Reed is the director of the Renaissance Computing Institute, a major collaborative venture of the University of North Carolina at Chapel Hill, Duke University, North Carolina State University and the state of North Carolina. He is also a member of the President’s Council of Advisors on Science and Technology (PCAST), and is the current chair of the board of directors of the Computing Research Association, which represents the interests of the major academic computing departments and industrial research laboratories in North America.

“Multicore processors represent one of the largest technology transitions in the computing industry today, with deep implications for how we develop software. At the same time, the emergence of software as a service creates new R&D needs for very large-scale datacenters for service delivery,” Rashid said. “Dan brings to Microsoft Research the kind of vision and expertise that will help us unleash the potential of software for these new computing paradigms.”

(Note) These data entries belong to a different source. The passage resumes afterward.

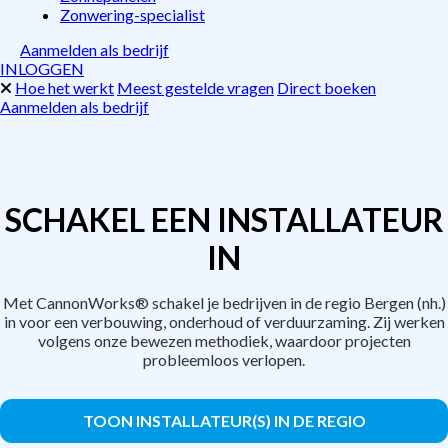
Zonwering-specialist
Aanmelden als bedrijf
INLOGGEN
Hoe het werkt
Meest gestelde vragen
Direct boeken
Aanmelden als bedrijf
SCHAKEL EEN INSTALLATEUR
IN
Met CannonWorks® schakel je bedrijven in de regio Bergen (nh.)
in voor een verbouwing, onderhoud of verduurzaming. Zij werken
volgens onze bewezen methodiek, waardoor projecten
probleemloos verlopen.
TOON INSTALLATEUR(S) IN DE REGIO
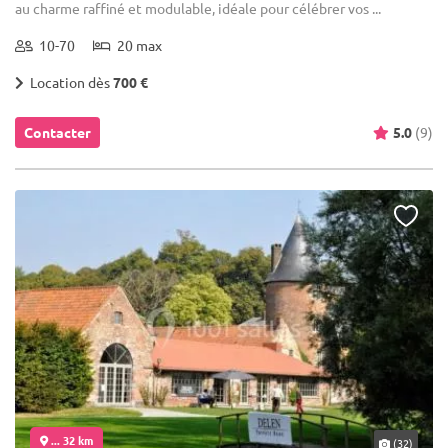
au charme raffiné et modulable, idéale pour célébrer vos ...
10-70
20 max
Location dès
700 €
Contacter
5.0
(9)
... 32 km
(32)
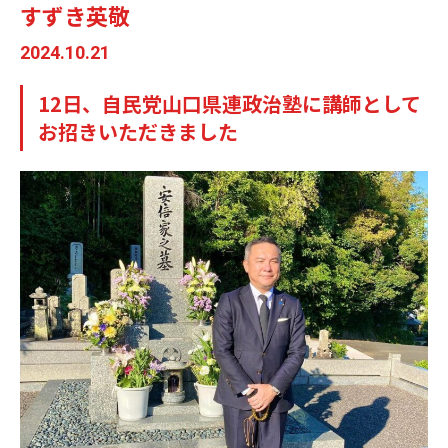
すずき英敬
2024.10.21
12日、自民党山口県連政治塾に講師として
お招きいただきました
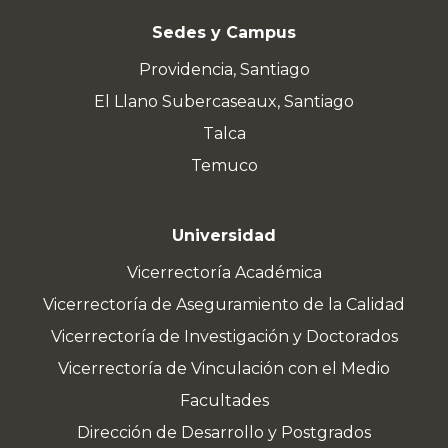
Sedes y Campus
Providencia, Santiago
El Llano Subercaseaux, Santiago
Talca
Temuco
Universidad
Vicerrectoría Académica
Vicerrectoría de Aseguramiento de la Calidad
Vicerrectoría de Investigación y Doctorados
Vicerrectoría de Vinculación con el Medio
Facultades
Dirección de Desarrollo y Postgrados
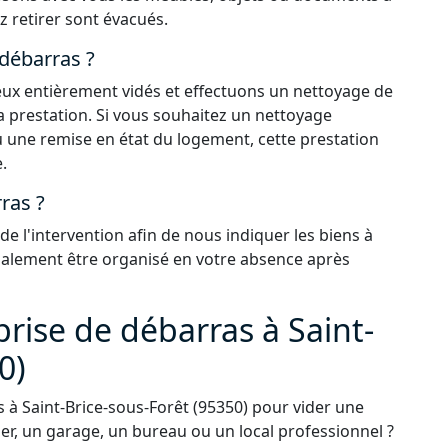
z retirer sont évacués.
 débarras ?
 lieux entièrement vidés et effectuons un nettoyage de
la prestation. Si vous souhaitez un nettoyage
 une remise en état du logement, cette prestation
.
ras ?
 l'intervention afin de nous indiquer les biens à
également être organisé en votre absence après
rise de débarras à Saint-
0)
à Saint-Brice-sous-Forêt (95350) pour vider une
r, un garage, un bureau ou un local professionnel ?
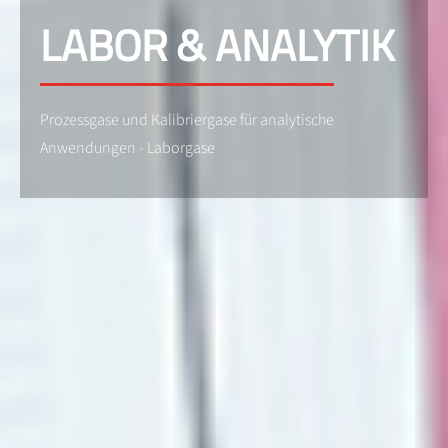
LABOR & ANALYTIK
Prozessgase und Kalibriergase für analytische
Anwendungen - Laborgase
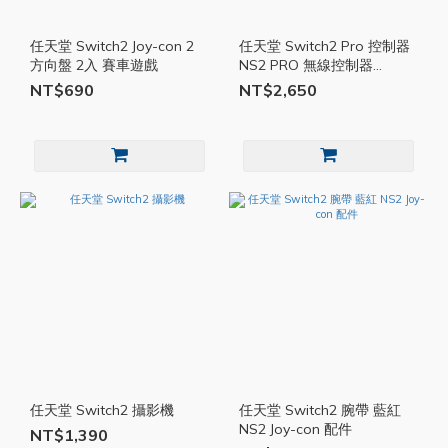
任天堂 Switch2 Joy-con 2
任天堂 Switch2 Pro 控制器
方向盤 2入 賽車遊戲
NS2 PRO 無線控制器
Nintendo Switch 2 Pro 控制
NT$690
NT$2,650
器
任天堂 Switch2 攝影機
任天堂 Switch2 腕帶 藍紅
NS2 Joy-con 配件
NT$1,390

Reed is one of the world’s leading experts on parallel computing, large-scale system design and related domains. As a member of the President’s Information Technology Advisory Committee he chaired the subcommittee on computational science, which produced the report “Computational Science: Ensuring America’s Competitiveness.” He also co-chaired the 2007 review of IT research by PCAST, which produced the report “Leadership Under Challenge: Information Technology R&D in a Competitive World.” While director of the National Center for Supercomputing Applications at the University of Illinois at Urbana-Champaign from 2000 to 2004, Reed was chief architect of the National Science Foundation’s TeraGrid, a nationwide open-computing infrastructure for science and engineering research.

“Two great forces are reshaping computing: multicore processors with unprecedented power and the explosive growth of software services hosted on megascale data centers,” said Reed. “There’s no better place than Microsoft Research for me to explore next-generation hardware and software designs that address these fundamental technology challenges.”